◆ What the exercise asks
Images excluded, repeat each entry below exactly.

◆ Given data

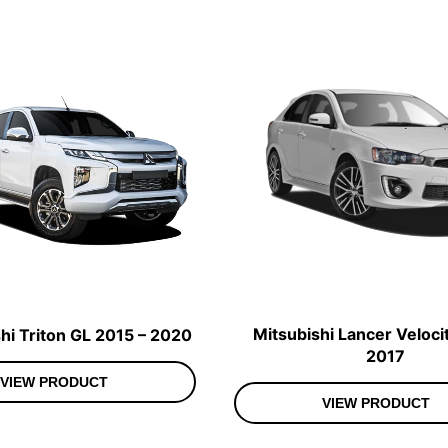
Mitsubishi Lancer Veloci
hi Triton GL 2015 – 2020
2017
VIEW PRODUCT
VIEW PRODUCT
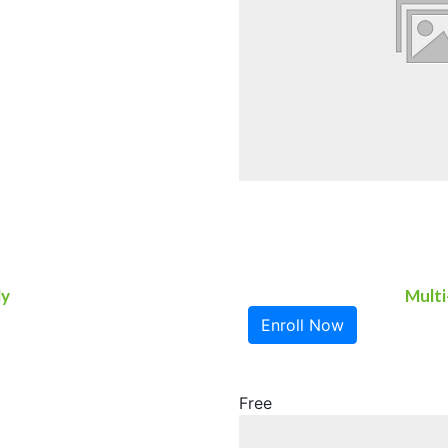
ly
Multi
Enroll Now
Free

◆ Exercise answer
Mitsubishi Lancer Veloci
hi Triton GL 2015 – 2020
2017
VIEW PRODUCT
VIEW PRODUCT
ly
Multi
Enroll Now
Free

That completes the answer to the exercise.